Commentary: The Senate, whether in Santa Fe or in Washington, D.C., has long prided itself on being the more deliberative of the two legislative bodies.
The House, where each seat is up for grabs every two years, may twist and turn with the political winds of the day. But the Senate, filled with legislative lifers who have seen numerous past administrations come and go, provides stability and a long-term view.
It’s the world’s greatest deliberative body, or so we’re told. But, can you really make that claim when you refuse to hold deliberations?
In Washington, Mitch McConnell disposes of House bills without a word of public debate. In Santa Fe, that task falls to the committee chairmen. Judiciary Chairman Richard Martinez and Finance Chairman John Arthur Smith had a combined 48 bills passed by the House die in their committees this session, often without a hearing or a vote.
It was considered something of a breakthrough this year when Smith agreed to let Gov. Michelle Lujan Grisham make an appeal to the Finance Committee for increased early-childhood education funding. He agreed to listen, but not to give the bill a vote.
The vote taken in the Senate this year to kill a bill by Rep. Joanne Ferrary that would have legalized abortion was rare. Of the more than 220 bills passed from the House to the Senate this year, only 10 were defeated by votes on the Senate floor.
Those votes are not just rare, they’re also messy. They leave a permanent record of who is to blame when a bill is defeated, often sparking talk on primary election challenges.
It’s much cleaner to kill a bill in committee without a vote. Which is why it is so much more common. There were more than 80 bills this session that passed in the House and never made it out of committee in the Senate.
The fate of House Bill 356 was typical of how the process usually works. That was the bill to legalize marijuana.
After first clearing the Health and Human Services Committee, the bill went to the Judiciary Committee, where it was replaced by a committee substitute. It was then amended on the House floor before being passed on a 36-34 vote. The bill then moved over to the Senate, where it was amended again by the Public Affairs Committee.
After all of that, the bill reached its final committee - Senate Finance. Smith told the media that the bill did not have enough votes to pass, and that the sponsor had therefore requested that he not hold a hearing.
We never get to know how close the vote would have been, who opposed the bill or what their opposition was based on.
It’s not just the Finance Committee. Nearly 30 House bills died in the Senate Judiciary Committee this session.

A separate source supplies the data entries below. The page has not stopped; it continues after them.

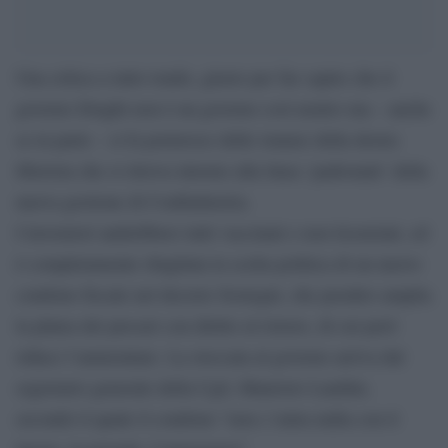
Una critica a tutto tondo, giusto per far capire che il
governo Draghi non è un governo così neutro ma – anche
se in parte – si fa portavoce delle istanze della destra
liberista che si ritrova intorno alla linea ‘padronale’ della
nuova gestione di Confindustria.
I lavoratori andrebbero tutti vaccinati e non licenziati, ed
è completamente sbagliata la scelta politica di un nuovo
condono fiscale nel decreto Sostegni, che peraltro amplia
la platea dei precari con diritto al ristoro, di cui però
riduce l’ammontare. La stoccata al governo arriva dal
segretario generale della Cgil, Maurizio Landini,
secondo il quale il condono “non c’entra nulla con il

I understand why the Legislature places so much faith in the committee process. Limited to 30-day and 60-day sessions in alternating years, there isn’t enough time to debate every bill on the floor. There has to be a way to weed out what gets to the final vote.
But the process only works when the committees do their jobs. That means holding hearings and taking votes, even on the tough bills.
The House reformed its committee system several years ago to make it more fair and remove the discretion of the chairman to decide what bills are heard and when. The Senate should do the same.
For more than a decade, the fate of early childhood funding has lied in the hands of one man, Smith. The full Senate never gets to vote on the issue. That has to change.